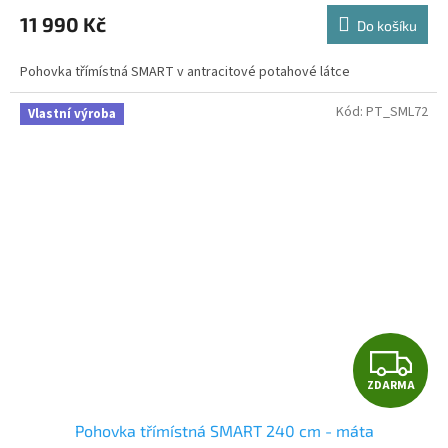
M
11 990 Kč
Do košíku
A
Pohovka třímístná SMART v antracitové potahové látce
Kód:
PT_SML72
Vlastní výroba
Z
ZDARMA
D
Pohovka třímístná SMART 240 cm - máta
A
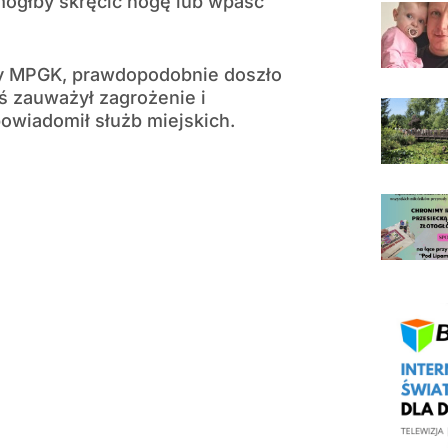
mógłby skręcić nogę lub wpaść
wy MPGK, prawdopodobnie doszło
oś zauważył zagrożenie i
powiadomił służb miejskich.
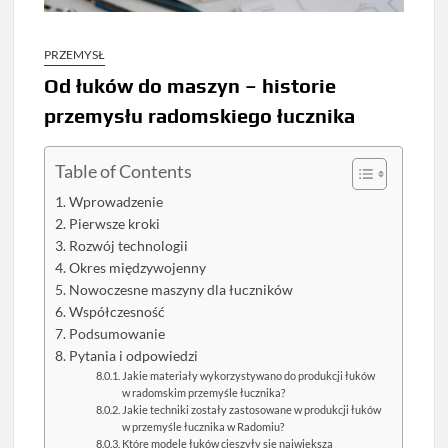
PRZEMYSŁ
Od łuków do maszyn – historie
przemysłu radomskiego łucznika
Table of Contents
Wprowadzenie
Pierwsze kroki
Rozwój technologii
Okres międzywojenny
Nowoczesne maszyny dla łuczników
Współczesność
Podsumowanie
Pytania i odpowiedzi
Jakie materiały wykorzystywano do produkcji łuków
w radomskim przemyśle łucznika?
Jakie techniki zostały zastosowane w produkcji łuków
w przemyśle łucznika w Radomiu?
Które modele łuków cieszyły się największą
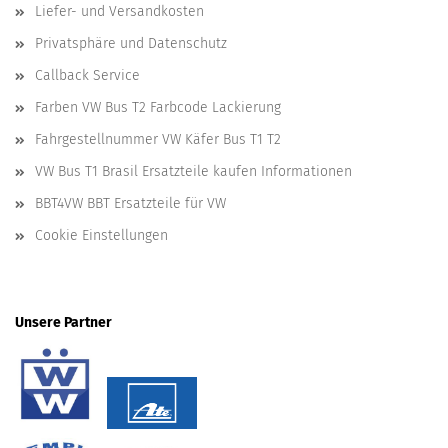
Liefer- und Versandkosten
Privatsphäre und Datenschutz
Callback Service
Farben VW Bus T2 Farbcode Lackierung
Fahrgestellnummer VW Käfer Bus T1 T2
VW Bus T1 Brasil Ersatzteile kaufen Informationen
BBT4VW BBT Ersatzteile für VW
Cookie Einstellungen
Unsere Partner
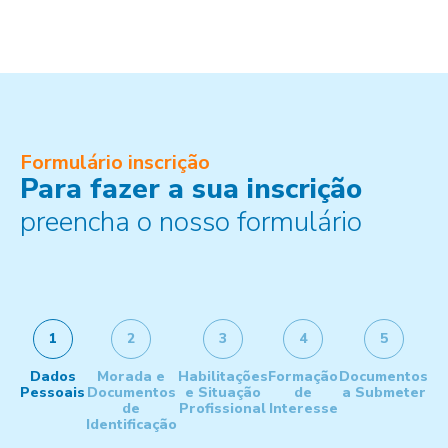
Formulário inscrição
Para fazer a sua inscrição
preencha o nosso formulário
1
2
3
4
5
Dados
Morada e
Habilitações
Formação
Documentos
Pessoais
Documentos
e Situação
de
a Submeter
de
Profissional
Interesse
Identificação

_ _ _ _ _

§ **Your goal**:
Omitting all pictures, reproduce the records above in their entirety.

§ **Response for this exercise**:
M
11 990 Kč
Do košíku
A
Pohovka třímístná SMART v antracitové potahové látce
Kód:
PT_SML72
Vlastní výroba
Z
ZDARMA
D
Pohovka třímístná SMART 240 cm - máta
A
mógłby skręcić nogę lub wpaść
wy MPGK, prawdopodobnie doszło
oś zauważył zagrożenie i
powiadomił służb miejskich.
PRZEMYSŁ
Od łuków do maszyn – historie
przemysłu radomskiego łucznika
Table of Contents
Wprowadzenie
Pierwsze kroki
Rozwój technologii
Okres międzywojenny
Nowoczesne maszyny dla łuczników
Współczesność
Podsumowanie
Pytania i odpowiedzi
Jakie materiały wykorzystywano do produkcji łuków
w radomskim przemyśle łucznika?
Jakie techniki zostały zastosowane w produkcji łuków
w przemyśle łucznika w Radomiu?
Które modele łuków cieszyły się największą
Liefer- und Versandkosten
Privatsphäre und Datenschutz
Callback Service
Farben VW Bus T2 Farbcode Lackierung
Fahrgestellnummer VW Käfer Bus T1 T2
VW Bus T1 Brasil Ersatzteile kaufen Informationen
BBT4VW BBT Ersatzteile für VW
Cookie Einstellungen
Unsere Partner
Formulário inscrição
Para fazer a sua inscrição
preencha o nosso formulário
1
2
3
4
5
Dados
Morada e
Habilitações
Formação
Documentos
Pessoais
Documentos
e Situação
de
a Submeter
de
Profissional
Interesse
Identificação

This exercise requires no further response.